Project: Boundary St House
Architects: Chan Architecture
Lead Architects: Anthony Chan, Fauve Jacobs
Location: Port Melbourne, Australia
Area: 239.0 m2
Project Year 2018
Photographer: Tatjana Plitt Photography
The Boundary St House by Chan Architecture is a striking, new house on a small, irregular site in Port Melbourne. The conceptual framework of the project was to draw inspiration from the industrial warehouse building type, and rework it to suit a residential brief.
This site was unique in that it was the left over space between two streets running at different angles in Port Melbourne. As such it was very irregular with a particularly wide frontage, with all the surrounding properties a combination of backyards, side yards and a single Victorian terrace house to the north-west. The site was also located on the border between a residential area and commercial/industrial buildings on the opposite side of the street.
The brief was to design a striking, modern house that made the most of the small site and yet responded to the neighbouring urban fabric and location.
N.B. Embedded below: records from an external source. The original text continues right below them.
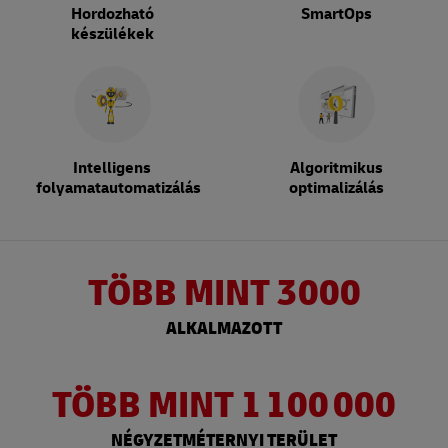
Hordozható
SmartOps
készülékek
Intelligens
Algoritmikus
folyamatautomatizálás
optimalizálás
TÖBB MINT 3000
ALKALMAZOTT
TÖBB MINT 1 100 000
NÉGYZETMÉTERNYI TERÜLET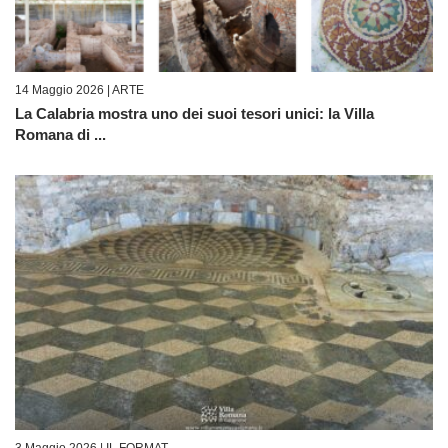
14 Maggio 2026 |
ARTE
La Calabria mostra uno dei suoi tesori unici: la Villa
Romana di ...
3 Maggio 2026 |
IL FORMAT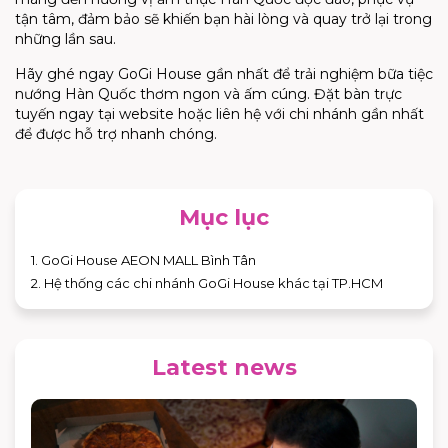
tận tâm, đảm bảo sẽ khiến bạn hài lòng và quay trở lại trong
những lần sau.
Hãy ghé ngay GoGi House gần nhất để trải nghiệm bữa tiệc
nướng Hàn Quốc thơm ngon và ấm cúng. Đặt bàn trực
tuyến ngay tại website hoặc liên hệ với chi nhánh gần nhất
để được hỗ trợ nhanh chóng.
Mục lục
1. GoGi House AEON MALL Bình Tân
2. Hệ thống các chi nhánh GoGi House khác tại TP.HCM
Latest news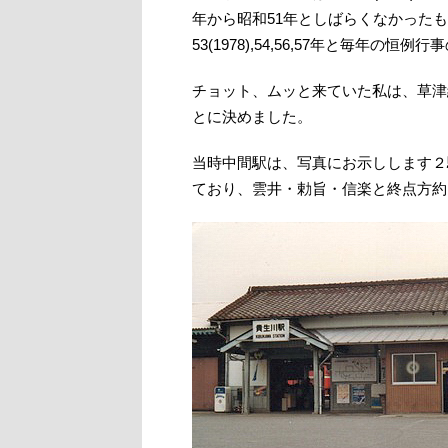
年から昭和51年としばらくなかった
53(1978),54,56,57年と毎年の
チョット、ムッと来ていた私は、草津
とに決めました。
当時中間駅は、写真にお示しします２
ており、雲井・勅旨・信楽と終点方約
Our response was to start with materials and forms that were prominent in the Port Melbourne area and combine them in a unique manner. Strong, angular lines were used in conjunction with recycled brickwork that made reference to the warehouse aesthetic and the metal cladding and rectangular forms related to shipping containers.
The façade was then ‘peeled open’ via the use of perforated mesh exposing the steel structure beneath. This created varying levels of transparency and privacy whilst allowing natural light into the entrance area. Black sheet metal cladding completed the façade which made reference to the industrial aesthetic in the area whilst also providing contrast and texture.
The entrance alcove, combined with the stairs and the hallway, formed the spine of the house, connecting the main living spaces with the sleeping areas upstairs. This circulation area was filled with light, with the combination of the perforated mesh screening and timber balustrade creating constantly changing light effects on the interior.
This circulation space then narrows down the hallway which then opens up to a playroom and dining area which has been designed around the north facing courtyard which allows light into the living spaces throughout the year. The kitchen is characterised by clean lines and subtle angles, with the ceiling punctuated by a strip skylight above.
In warmer months the dual stacker sliding doors open the living spaces into the courtyard area that expands the sense of space. The first floor sits above the playroom and dining area which is evidenced by the angled bulkhead, which steps up in the living room and kitchen, increasing the sense of space.